Do you like foie gras?
 
Hi! I am always reading about the foie gras in France. I think they are the livers of geese. I want to try some of the food that France(Paris) is known for when we go next year, but I am not sure about foie gras. I am not one that likes to eat organ meat. Anyway what is good about it and where is a good place to try it without breaking the bank?

StCirq Jul 3rd, 2004 08:13 PM

Yes, I love foie gras, being a denizen of the Périgord. Foie gras simply means fat liver, and it applies to liver of duck or goose (goose is better). You can find it all over France. Good brands are Godard and Rougié.

cigalechanta Jul 3rd, 2004 08:16 PM

Don't fear Tulips, it's like a paté in texture. If you buy some to take home make sure it's in a tin and not glass

carcassone Jul 3rd, 2004 09:13 PM

I first introduced pate to my then 7 year old daughter when we were in Amsterdam; great picnic food on crackers. She promptly graduated to foie gras and it was her birthday request last year when she turned 12. Along with her fondness of traditional English high tea, one friend old me I'm raising a very expensive girl friend. ;-)

Lexma90 Jul 3rd, 2004 09:58 PM

Most of the time, foie gras is actually pate de foie gras (which is fat liver, as StCirq said). We use the same word in English to mean mashed-up (sophisticated cooked term) items, mostly meat (usually raw), and usually with some salt, herbs, etc. that is steamed into a block-like shape, with a relatively soft consistency. You can get pate of lots of meats - see the prepared food section of many gourmet store, or the gourmet section of any supermarket for the canned variety. (You can even get vegetarian pate.) It's served like a spread, as you would with soft cheese, and most often with crackers or bread.

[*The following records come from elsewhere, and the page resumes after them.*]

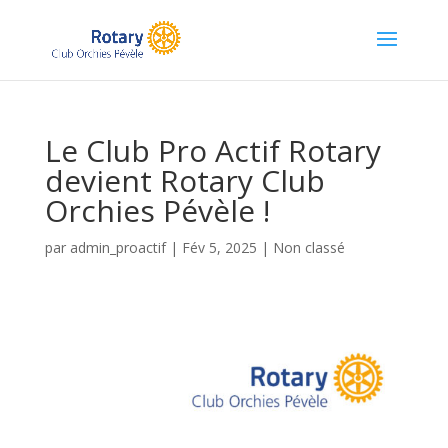
Le Club Pro Actif Rotary
devient Rotary Club
Orchies Pévèle !
par
admin_proactif
|
Fév 5, 2025
|
Non classé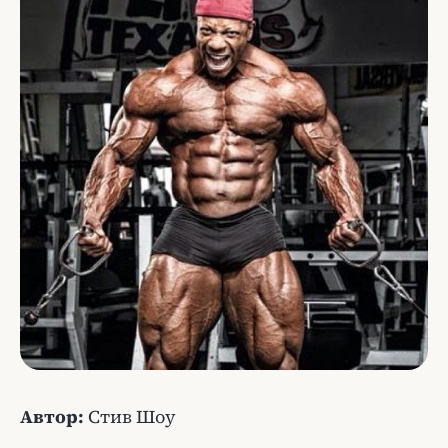
Автор:
Стив Шоу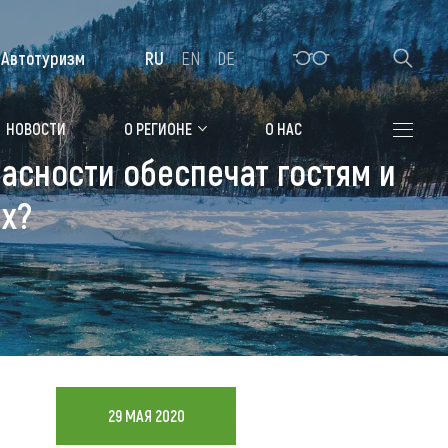
Автотуризм
RU
EN
DE
Алтайская зимовка
НОВОСТИ
О РЕГИОНЕ
О НАС
пасности обеспечат гостям и
Где остановиться
ых?
Санатории
Гостиницы, отели
Коттеджи, базы
Сельские усадьбы
Мотели, придорожные отели
29 МАЯ 2020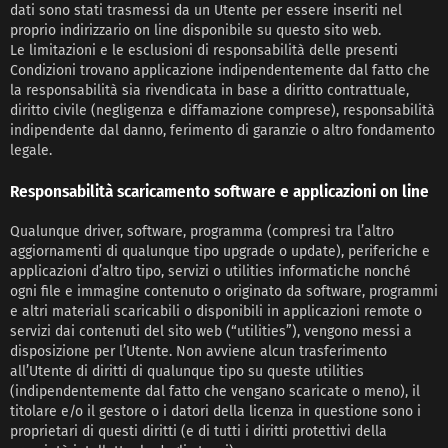
dati sono stati trasmessi da un Utente per essere inseriti nel
proprio indirizzario on line disponibile su questo sito web.
Le limitazioni e le esclusioni di responsabilità delle presenti
Condizioni trovano applicazione indipendentemente dal fatto che
la responsabilità sia rivendicata in base a diritto contrattuale,
diritto civile (negligenza e diffamazione comprese), responsabilità
indipendente dal danno, ferimento di garanzie o altro fondamento
legale.
Responsabilità scaricamento software e applicazioni on line
Qualunque driver, software, programma (compresi tra l’altro
aggiornamenti di qualunque tipo upgrade o update), periferiche e
applicazioni d’altro tipo, servizi o utilities informatiche nonché
ogni file e immagine contenuto o originato da software, programmi
e altri materiali scaricabili o disponibili in applicazioni remote o
servizi dai contenuti del sito web (“utilities”), vengono messi a
disposizione per l’Utente. Non avviene alcun trasferimento
all’Utente di diritti di qualunque tipo su queste utilities
(indipendentemente dal fatto che vengano scaricate o meno), il
titolare e/o il gestore o i datori della licenza in questione sono i
proprietari di questi diritti (e di tutti i diritti protettivi della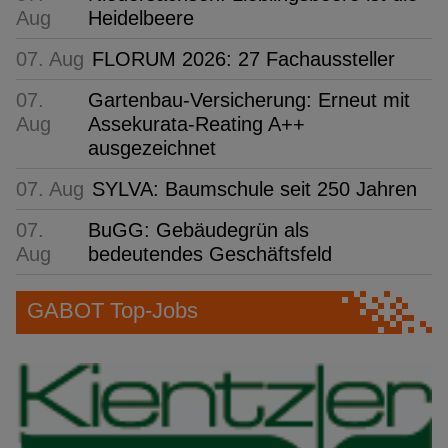
Aug
Heidelbeere
07. Aug
FLORUM 2026: 27 Fachaussteller
07.
Gartenbau-Versicherung: Erneut mit
Aug
Assekurata-Reating A++
ausgezeichnet
07. Aug
SYLVA: Baumschule seit 250 Jahren
07.
BuGG: Gebäudegrün als
Aug
bedeutendes Geschäftsfeld
GABOT Top-Jobs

Pate de foie gras is a pate made using the fattened liver of duck or goose. It's a richer (meatier?) taste of pate than you would get from, let's say, chicken. To get an idea of the taste of pate de foie gras, I would say to buy a small amount from a gourmet store and see what you think. Keep in mind that the better (and more expensive) the pate de foie gras you get, the softer the texture and more refined the taste will be. (Unless you get country-style pate, which will be firmer and have pieces of cooked meat or other things in it. Also good, but different.)

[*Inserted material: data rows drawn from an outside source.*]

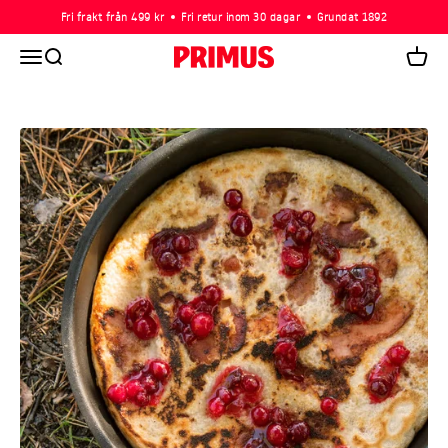
Hoppa till innehållet
Fri frakt från 499 kr
Fri retur inom 30 dagar
Grundat 1892
Öppna navigeringsmenyn
Öppna sök
Primus
Öppna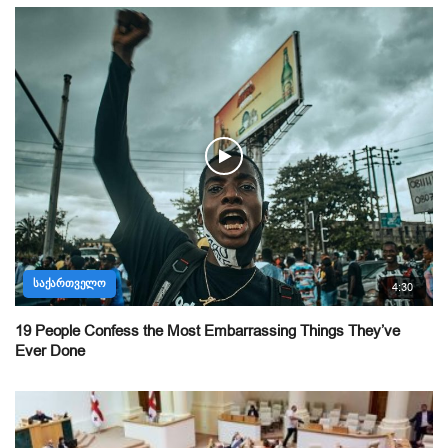
ᲡᲐᲥᲐᲠᲗᲕᲔᲚᲝ
4:30
19 People Confess the Most Embarrassing Things They’ve
Ever Done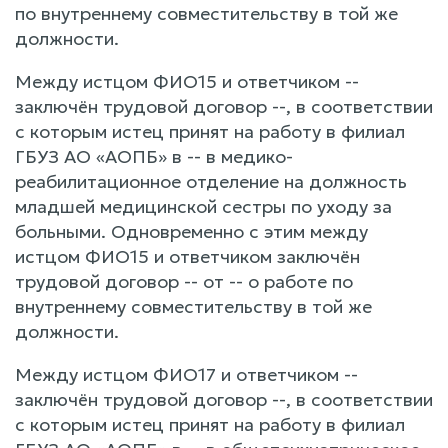
по внутреннему совместительству в той же
должности.
Между истцом ФИО15 и ответчиком --
заключён трудовой договор --, в соответствии
с которым истец принят на работу в филиал
ГБУЗ АО «АОПБ» в -- в медико-
реабилитационное отделение на должность
младшей медицинской сестры по уходу за
больными. Одновременно с этим между
истцом ФИО15 и ответчиком заключён
трудовой договор -- от -- о работе по
внутреннему совместительству в той же
должности.
Между истцом ФИО17 и ответчиком --
заключён трудовой договор --, в соответствии
с которым истец принят на работу в филиал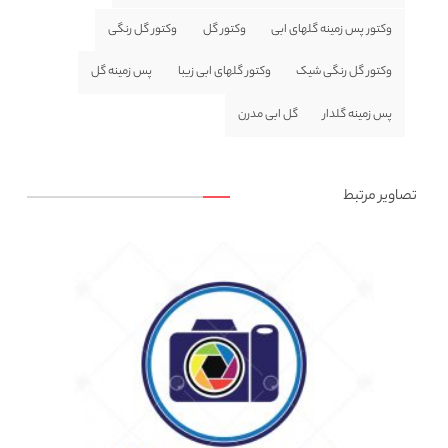
وکتور پس زمینه گلهای ابی
وکتور گل
وکتور گل رنگی
وکتور گل رنگی شیک
وکتور گلهای ابی زیبا
پس زمینه گل
پس زمینه گلدار
گل ابی مدرن
تصاویر مرتبط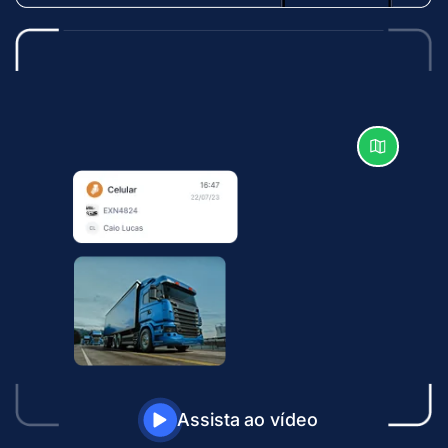
Assista ao vídeo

You can get foie gras in other ways, however. Fancy restaurants in the U.S. and Europe serve foie gras, and this is something different. That's the fattened duck or goose liver, quickly pan-seared, and served with various garnishes (usually something sweet). It has a very rich taste, and the consistency is very soft, like butter. I would guess that there are quite a few people who like pate de foie gras who don't like foie gras (my husband, for one). In Europe, and occasionally in the U.S., you can see foie gras served in other ways, primarily variations on the pate idea.

Pate de foie gras, to me at least, does not resemble organ meat. Foie gras is a more unusual taste, and more people might liken it to organ meats.

mpprh Jul 4th, 2004 03:03 AM

Hi

just a few points .....

There is a fairly strong movement to boycott foie gras because of the way it is prepared.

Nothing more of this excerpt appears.